◆ Problem details: The listing below contains a span that opens with the line containing "Samedi 05 Octobre 2024" and closes with the line containing "sprzętu przedefiluje ulicami Warszawy w". Return that span exactly.

══ Records

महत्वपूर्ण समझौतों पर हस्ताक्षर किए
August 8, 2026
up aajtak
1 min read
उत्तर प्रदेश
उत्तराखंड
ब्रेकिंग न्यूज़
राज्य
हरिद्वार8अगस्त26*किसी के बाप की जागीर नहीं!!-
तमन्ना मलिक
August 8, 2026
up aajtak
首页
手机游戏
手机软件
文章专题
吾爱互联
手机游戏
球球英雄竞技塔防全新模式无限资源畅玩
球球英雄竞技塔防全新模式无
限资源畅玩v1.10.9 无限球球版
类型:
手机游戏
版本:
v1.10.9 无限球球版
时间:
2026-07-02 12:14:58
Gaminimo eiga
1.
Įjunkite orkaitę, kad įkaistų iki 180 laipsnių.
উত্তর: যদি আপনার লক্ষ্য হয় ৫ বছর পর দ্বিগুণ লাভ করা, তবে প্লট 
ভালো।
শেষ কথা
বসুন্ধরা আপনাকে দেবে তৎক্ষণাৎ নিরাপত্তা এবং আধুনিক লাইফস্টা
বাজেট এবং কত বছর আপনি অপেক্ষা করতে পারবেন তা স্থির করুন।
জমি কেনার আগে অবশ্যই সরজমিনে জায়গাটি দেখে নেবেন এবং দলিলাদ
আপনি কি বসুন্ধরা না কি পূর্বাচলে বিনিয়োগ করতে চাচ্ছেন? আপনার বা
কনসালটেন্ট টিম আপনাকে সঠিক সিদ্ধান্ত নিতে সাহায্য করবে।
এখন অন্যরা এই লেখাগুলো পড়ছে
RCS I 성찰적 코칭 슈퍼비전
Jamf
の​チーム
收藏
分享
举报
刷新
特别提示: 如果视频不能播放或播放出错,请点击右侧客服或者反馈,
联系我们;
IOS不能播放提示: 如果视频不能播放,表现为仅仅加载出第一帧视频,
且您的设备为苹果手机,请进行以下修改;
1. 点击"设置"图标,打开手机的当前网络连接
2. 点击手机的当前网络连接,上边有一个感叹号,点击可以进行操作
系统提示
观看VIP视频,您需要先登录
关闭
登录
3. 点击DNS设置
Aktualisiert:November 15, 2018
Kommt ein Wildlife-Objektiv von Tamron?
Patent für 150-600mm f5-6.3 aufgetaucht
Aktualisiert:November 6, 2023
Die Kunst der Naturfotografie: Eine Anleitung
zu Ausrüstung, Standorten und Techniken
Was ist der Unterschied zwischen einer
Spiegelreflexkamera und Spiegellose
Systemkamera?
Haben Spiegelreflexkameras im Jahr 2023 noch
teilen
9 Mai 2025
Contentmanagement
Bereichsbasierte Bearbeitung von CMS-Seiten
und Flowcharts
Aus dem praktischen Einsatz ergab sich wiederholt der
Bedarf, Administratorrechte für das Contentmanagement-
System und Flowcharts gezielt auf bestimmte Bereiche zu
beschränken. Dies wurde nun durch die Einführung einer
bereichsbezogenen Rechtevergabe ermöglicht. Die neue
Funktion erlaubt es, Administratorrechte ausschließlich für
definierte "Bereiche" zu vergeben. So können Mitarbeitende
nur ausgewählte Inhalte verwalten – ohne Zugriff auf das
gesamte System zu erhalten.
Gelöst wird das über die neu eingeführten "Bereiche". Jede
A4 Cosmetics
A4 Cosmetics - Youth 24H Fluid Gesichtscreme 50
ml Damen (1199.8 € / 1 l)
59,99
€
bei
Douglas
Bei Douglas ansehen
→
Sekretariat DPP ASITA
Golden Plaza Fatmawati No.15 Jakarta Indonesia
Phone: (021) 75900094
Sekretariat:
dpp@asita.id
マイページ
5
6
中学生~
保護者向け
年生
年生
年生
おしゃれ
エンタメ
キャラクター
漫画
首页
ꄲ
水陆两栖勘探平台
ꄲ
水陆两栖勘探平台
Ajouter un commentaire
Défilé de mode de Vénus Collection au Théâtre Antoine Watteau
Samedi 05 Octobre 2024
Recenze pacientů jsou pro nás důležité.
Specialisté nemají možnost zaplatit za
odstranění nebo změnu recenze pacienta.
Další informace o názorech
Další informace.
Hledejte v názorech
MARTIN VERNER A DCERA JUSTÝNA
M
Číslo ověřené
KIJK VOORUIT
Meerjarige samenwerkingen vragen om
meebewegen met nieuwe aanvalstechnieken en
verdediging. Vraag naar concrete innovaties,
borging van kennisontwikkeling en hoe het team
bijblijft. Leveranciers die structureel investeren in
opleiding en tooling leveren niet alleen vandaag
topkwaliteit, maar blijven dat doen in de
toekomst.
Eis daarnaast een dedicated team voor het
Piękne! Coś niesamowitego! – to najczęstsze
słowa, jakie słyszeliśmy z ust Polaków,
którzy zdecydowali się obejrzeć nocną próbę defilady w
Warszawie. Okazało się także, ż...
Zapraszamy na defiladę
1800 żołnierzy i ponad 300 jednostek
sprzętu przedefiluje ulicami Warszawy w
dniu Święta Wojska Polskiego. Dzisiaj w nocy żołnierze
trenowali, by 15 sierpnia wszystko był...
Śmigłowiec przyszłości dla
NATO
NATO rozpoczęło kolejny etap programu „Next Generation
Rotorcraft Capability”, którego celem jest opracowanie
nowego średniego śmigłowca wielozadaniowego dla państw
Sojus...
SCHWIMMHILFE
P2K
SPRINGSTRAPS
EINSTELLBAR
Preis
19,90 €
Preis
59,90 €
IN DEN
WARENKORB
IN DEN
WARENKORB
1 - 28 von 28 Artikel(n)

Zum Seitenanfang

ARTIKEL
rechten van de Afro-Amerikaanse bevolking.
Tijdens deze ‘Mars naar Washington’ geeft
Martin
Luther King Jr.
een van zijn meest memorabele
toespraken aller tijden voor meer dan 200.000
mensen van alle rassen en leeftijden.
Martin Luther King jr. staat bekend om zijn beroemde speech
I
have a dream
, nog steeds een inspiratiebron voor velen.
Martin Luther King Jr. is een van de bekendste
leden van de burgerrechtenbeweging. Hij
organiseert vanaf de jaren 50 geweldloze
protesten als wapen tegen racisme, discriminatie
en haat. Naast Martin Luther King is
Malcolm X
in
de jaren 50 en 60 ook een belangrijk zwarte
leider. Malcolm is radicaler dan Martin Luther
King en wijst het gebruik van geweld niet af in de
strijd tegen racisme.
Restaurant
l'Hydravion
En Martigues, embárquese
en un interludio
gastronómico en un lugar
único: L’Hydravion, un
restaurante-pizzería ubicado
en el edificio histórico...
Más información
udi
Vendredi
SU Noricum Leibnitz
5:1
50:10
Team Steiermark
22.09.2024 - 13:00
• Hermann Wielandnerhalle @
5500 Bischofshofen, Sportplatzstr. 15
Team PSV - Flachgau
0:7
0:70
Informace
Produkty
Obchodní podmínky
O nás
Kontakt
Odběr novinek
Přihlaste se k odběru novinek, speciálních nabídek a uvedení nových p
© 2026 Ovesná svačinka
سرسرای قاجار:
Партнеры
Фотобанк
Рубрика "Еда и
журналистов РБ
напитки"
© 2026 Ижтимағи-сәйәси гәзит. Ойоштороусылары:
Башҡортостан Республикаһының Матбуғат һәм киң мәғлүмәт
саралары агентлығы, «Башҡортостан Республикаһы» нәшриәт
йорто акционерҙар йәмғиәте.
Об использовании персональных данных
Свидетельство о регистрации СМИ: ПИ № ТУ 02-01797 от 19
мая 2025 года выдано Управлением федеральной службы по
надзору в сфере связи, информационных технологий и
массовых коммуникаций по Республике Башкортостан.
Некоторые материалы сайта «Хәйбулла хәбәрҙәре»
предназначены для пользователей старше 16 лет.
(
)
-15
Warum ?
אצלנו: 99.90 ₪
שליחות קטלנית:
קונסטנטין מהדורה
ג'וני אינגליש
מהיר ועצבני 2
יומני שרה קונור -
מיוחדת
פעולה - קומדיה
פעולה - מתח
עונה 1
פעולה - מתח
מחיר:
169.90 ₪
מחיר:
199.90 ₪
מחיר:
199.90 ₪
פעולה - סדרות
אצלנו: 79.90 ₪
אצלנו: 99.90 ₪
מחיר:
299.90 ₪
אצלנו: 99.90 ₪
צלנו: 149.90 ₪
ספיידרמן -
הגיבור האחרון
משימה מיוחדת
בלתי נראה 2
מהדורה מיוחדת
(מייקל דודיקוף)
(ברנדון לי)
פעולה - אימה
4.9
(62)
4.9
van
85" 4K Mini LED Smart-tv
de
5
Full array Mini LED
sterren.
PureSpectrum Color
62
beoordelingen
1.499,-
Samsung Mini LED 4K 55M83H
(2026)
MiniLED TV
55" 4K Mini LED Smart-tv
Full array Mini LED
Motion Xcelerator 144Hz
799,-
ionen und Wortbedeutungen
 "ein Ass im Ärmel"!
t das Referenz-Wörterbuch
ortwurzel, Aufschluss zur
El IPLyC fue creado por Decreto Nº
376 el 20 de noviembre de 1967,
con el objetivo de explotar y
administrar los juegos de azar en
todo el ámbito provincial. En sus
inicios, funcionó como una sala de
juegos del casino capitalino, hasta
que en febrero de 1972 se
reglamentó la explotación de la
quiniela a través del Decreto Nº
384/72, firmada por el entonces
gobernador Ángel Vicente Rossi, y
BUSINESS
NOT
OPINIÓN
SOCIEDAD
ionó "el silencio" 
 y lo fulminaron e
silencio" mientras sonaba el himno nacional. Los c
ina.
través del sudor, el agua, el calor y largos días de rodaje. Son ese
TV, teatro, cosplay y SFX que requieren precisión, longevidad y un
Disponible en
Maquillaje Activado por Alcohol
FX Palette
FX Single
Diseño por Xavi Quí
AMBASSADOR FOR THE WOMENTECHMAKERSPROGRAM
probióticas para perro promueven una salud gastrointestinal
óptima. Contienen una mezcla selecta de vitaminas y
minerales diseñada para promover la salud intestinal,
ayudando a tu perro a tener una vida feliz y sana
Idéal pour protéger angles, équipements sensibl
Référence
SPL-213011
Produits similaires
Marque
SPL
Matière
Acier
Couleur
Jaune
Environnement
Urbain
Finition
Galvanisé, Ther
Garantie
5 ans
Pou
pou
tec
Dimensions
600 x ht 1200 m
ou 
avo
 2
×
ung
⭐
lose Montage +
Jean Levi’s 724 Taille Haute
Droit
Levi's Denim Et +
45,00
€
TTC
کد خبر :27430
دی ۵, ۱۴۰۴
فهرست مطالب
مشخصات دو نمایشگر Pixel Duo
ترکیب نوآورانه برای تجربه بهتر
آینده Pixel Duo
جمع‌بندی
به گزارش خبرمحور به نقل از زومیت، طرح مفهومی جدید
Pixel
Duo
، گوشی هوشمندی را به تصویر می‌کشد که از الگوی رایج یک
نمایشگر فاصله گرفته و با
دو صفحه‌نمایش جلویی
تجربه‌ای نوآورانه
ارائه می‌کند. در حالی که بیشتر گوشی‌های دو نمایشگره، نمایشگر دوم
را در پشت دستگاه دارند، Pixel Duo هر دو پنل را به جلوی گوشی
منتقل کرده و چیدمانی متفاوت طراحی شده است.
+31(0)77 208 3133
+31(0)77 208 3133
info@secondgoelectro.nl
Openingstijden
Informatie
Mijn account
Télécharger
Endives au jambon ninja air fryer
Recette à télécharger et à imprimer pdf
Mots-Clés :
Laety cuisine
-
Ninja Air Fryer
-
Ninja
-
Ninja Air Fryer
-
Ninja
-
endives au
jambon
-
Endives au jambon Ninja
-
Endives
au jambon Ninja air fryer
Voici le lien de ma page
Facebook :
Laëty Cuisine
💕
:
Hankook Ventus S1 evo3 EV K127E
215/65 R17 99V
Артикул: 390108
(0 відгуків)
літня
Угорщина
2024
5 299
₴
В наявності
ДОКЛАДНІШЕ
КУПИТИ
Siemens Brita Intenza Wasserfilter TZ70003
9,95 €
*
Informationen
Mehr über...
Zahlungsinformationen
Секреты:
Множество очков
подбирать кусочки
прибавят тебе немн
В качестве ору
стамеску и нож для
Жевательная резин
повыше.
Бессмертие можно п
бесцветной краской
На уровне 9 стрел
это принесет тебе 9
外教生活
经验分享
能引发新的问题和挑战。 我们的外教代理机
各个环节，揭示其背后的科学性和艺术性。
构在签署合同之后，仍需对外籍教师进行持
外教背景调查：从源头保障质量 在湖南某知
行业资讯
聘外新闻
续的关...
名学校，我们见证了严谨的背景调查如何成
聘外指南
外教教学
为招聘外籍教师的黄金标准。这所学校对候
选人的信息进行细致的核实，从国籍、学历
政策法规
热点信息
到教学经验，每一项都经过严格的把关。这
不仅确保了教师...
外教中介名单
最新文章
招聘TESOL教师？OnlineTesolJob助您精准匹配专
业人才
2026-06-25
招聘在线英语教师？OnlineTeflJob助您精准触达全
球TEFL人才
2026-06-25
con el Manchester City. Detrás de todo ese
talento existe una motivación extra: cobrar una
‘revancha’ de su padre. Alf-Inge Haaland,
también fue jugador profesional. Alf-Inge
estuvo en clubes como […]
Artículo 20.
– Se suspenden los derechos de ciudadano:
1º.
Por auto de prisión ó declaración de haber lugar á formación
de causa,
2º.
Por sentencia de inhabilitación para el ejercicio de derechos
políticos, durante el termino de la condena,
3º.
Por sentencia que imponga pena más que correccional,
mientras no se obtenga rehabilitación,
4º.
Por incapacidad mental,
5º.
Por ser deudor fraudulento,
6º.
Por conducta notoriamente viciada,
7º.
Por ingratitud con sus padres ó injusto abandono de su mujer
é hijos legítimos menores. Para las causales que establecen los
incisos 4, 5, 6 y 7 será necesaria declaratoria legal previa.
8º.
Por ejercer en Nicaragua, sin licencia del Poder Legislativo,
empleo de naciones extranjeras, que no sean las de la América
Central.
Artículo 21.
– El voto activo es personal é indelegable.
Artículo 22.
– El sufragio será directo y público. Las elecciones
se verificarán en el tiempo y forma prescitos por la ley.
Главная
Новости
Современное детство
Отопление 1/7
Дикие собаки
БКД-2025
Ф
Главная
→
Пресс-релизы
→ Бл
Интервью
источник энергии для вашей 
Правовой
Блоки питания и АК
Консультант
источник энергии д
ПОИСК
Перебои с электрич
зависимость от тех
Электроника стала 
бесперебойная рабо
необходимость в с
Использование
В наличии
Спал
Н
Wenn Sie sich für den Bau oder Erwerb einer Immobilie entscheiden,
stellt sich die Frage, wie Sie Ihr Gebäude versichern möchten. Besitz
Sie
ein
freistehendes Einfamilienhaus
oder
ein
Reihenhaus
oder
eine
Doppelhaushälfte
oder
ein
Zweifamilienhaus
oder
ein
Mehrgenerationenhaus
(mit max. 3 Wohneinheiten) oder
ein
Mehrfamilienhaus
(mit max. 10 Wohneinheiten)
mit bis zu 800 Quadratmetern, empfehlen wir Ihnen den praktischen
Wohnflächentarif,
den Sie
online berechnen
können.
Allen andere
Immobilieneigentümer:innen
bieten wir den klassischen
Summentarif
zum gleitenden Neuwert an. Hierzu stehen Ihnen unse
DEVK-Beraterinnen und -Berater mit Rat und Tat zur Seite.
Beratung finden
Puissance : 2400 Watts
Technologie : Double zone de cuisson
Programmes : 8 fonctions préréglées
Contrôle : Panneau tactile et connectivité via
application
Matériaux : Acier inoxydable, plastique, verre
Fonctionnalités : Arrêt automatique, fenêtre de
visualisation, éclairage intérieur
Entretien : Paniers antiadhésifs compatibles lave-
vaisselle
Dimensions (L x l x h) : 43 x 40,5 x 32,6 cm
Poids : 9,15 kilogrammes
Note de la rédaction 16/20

════

◆ Solved problem:
Samedi 05 Octobre 2024
Recenze pacientů jsou pro nás důležité.
Specialisté nemají možnost zaplatit za
odstranění nebo změnu recenze pacienta.
Další informace o názorech
Další informace.
Hledejte v názorech
MARTIN VERNER A DCERA JUSTÝNA
M
Číslo ověřené
KIJK VOORUIT
Meerjarige samenwerkingen vragen om
meebewegen met nieuwe aanvalstechnieken en
verdediging. Vraag naar concrete innovaties,
borging van kennisontwikkeling en hoe het team
bijblijft. Leveranciers die structureel investeren in
opleiding en tooling leveren niet alleen vandaag
topkwaliteit, maar blijven dat doen in de
toekomst.
Eis daarnaast een dedicated team voor het
Piękne! Coś niesamowitego! – to najczęstsze
słowa, jakie słyszeliśmy z ust Polaków,
którzy zdecydowali się obejrzeć nocną próbę defilady w
Warszawie. Okazało się także, ż...
Zapraszamy na defiladę
1800 żołnierzy i ponad 300 jednostek
sprzętu przedefiluje ulicami Warszawy w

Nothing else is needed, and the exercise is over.